1870 - De eerste elektromotor werd gebouwd volgens het principe van Faraday.
1876 - Alexander Graham Bell vindt een apparaat uit met de naam Telefoon.
1885 - Karl Benz bouwt het eerste motorvoertuig op benzine. Deze werd aangedreven door een verbrandingsmotor en had drie wielen.
1886 - Het eerste vierwielige voertuig wordt gebouwd door Daimler. De eerste 'auto' werd een koets zonder paard genoemd. In de loop van de tijd werd het ontwerp van de eerste auto verbeterd.
1887 - Heinrich Hertz ontdekt elektromagnetische golven, ook wel radiogolven genoemd.
1888 - Inductie-elektromotor werd uitgevonden door Nikola Tesla.
Tegen 1908 was Henry Ford van plan om de auto massaal op een productielijn te produceren. De moderne productie- en auto-industrie waren geboren. Ford Motor Company bouwde een auto genaamd Model T.
1901 - Guglielmo Marconi stuurt voor het eerst radiogolven over de Atlantische Oceaan.
1903 - Twee Amerikaanse broers, Wilbur en Orville Wright, vinden de vliegmachine Airplane uit.
Marxisme – Op het hoogtepunt van de industriële revolutie schreef Karl Marx Das Capital en The Communist Manifesto. Marx beweerde dat het kapitalisme inherent oneerlijk was en hij verwachtte dat de arbeiders het kapitalisme omver zouden werpen.

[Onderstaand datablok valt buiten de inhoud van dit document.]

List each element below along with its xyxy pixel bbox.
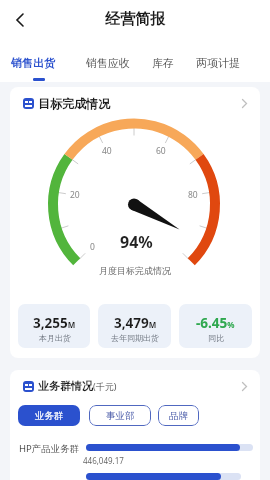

Chartisme - Een arbeidersbeweging gericht op het verkrijgen van politieke en stemrechten voor mannen uit de arbeidersklasse.
Vakbonden - De grote arbeidskrachten en ongelijke inkomens hielpen bij het ontstaan van de vakbeweging in alle industrielanden. Vakbonden voerden campagne voor hogere lonen en betere arbeidsomstandigheden.
Suffragette-beweging - Niet direct gerelateerd aan de industriële revolutie, maar aan het einde van de 19e eeuw ontstonden vrouwengroepen die politieke rechten voor vrouwen wilden verkrijgen.
Luddite-beweging - Geen politieke beweging, maar meer een beweging voor directe actie. Daarbij ging het om zelfstandige ambachtslieden die machines, zoals weefgetouwen en spinramen, kapotsloegen, waardoor ze zich bedreigd voelden voor hun eigen baan.
Hoewel de algemene effecten van de industrialisatie positief waren, waren er ook veel slechte kanten, waaronder alle vervuiling en afval die als neveneffect door de machines werden gecreëerd. De werkpraktijken werden ook strenger en veel mensen werkten lange dagen in fabrieken die repetitieve en soms gevaarlijke of ongezonde banen uitvoerden. Kinderarbeid kwam veel voor. Veel kinderen maakten lange dagen voor een zeer laag loon. Ze waren ook vatbaar voor verminkte ledematen, een slechte gezondheid en vroege dood. Hogere concentratie van arbeiders in nieuwe fabriekssteden leidde tot slechte sanitaire voorzieningen en uitbraken van infectieziekten zoals cholera. De slavenhandel ontstond. In het begin van de industriële revolutie waren sommige industrieën, zoals katoen, nog afhankelijk van de slavenhandel.